Broadway, RabbitMQ, and the Rise of Elixir Part 1

Posted by Alex Koutmos on Sunday, November 10, 2019

Contents

Intro

In this two part series we'll be talking about what a message queue is and when you would use one in your application. From there we'll dive into the Broadway library maintained by Plataformatec and see how it can be leveraged from within an application for data processing. Finally, we'll create a sample project that makes use of RabbitMQ+Broadway to scrape comments from HackerNews so we can measure the popularity of Elixir over time. Without further ado, let's dive right into things!

What is a message queue?

Funny enough, a message queue is exactly what it sounds like…a queue of messages (a rarity indeed to have a technical term be self explanatory :)). On one side, you have messages being published to the queue by what are called producers, and on the other side you have messages being consumed from the queue by what are called consumers. The messages that the producers publish to the queue are dispatched to the consumers in a FIFO (first in first out) fashion. Regardless of your message queue implementation, this is the fundamental flow:

Message producer -> Message queue -> Message consumer

Why use a message queue?

While the previous description seems rather rudimentary, the impact that a message queue can have on your architecture is quite profound. Fundamentally, it allows your architecture to shift from being synchronous to being asynchronous. As an example, we'll imagine a user registration flow in a synchronous world and an asynchronous world.
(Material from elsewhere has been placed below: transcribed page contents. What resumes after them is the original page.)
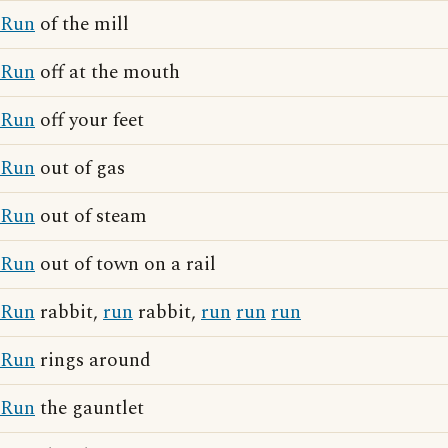
Run
of the mill
Run
off at the mouth
Run
off your feet
Run
out of gas
Run
out of steam
Run
out of town on a rail
Run
rabbit,
run
rabbit,
run
run
run
Run
rings around
Run
the gauntlet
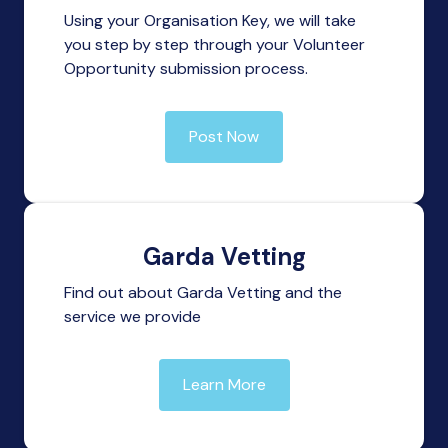
Using your Organisation Key, we will take
you step by step through your Volunteer
Opportunity submission process.
Post Now
Garda Vetting
Find out about Garda Vetting and the
service we provide
Learn More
Our user registration flow has the following requirements:

  1. Must persist user data to our DB
  2. Add user to our mailing list
  3. Upload their avatar to S3 after performing some image adjustments

In a non-message queue system:

                Persist user to DB
                Add user to mailing list
POST /user  ->  Resize image with ImageMagick  ->  Return 201
                Upload image to S3

In a message queue system:

                Persist user to DB
POST /user  ->  Publish new email to RabbitMQ  ->  Return 201
                Publish new image to RabbitMQ

---------------------------------------------------------------------------------

New email RabbitMQ queue  ->  Message consumer  ->  Add user to mailing list

---------------------------------------------------------------------------------

                                                     Resize image with ImageMagick
New avatar RabbitMQ queue  ->  Message consumer  ->  Upload image to S3
                                                     Update DB with S3 location

When performing the create user action in a synchronous fashion, all operations must complete before returning a response to the requester. In other words, the manipulation of the avatar via ImageMagick+upload to S3 and adding the user to your MailChimp mailing list must complete before you can respond to the request. If you have to perform retries or there is network latency this will delay responding to the request. On the other hand, when performing the user creation in an asynchronous fashion, you delegate the external resource calls to the message consumers and only perform the minimum number of changes to the DB. This in turn will result in a much faster turn around to the user, while the additional operations happen in the background afterwards. Doing this in an asynchronous fashion is not without its tradeoffs though. If there are issues for example with the avatar that the user uploaded, there is no clean way to rollback and fail the user creation action as the user has already been created and you only know about the issue after the fact.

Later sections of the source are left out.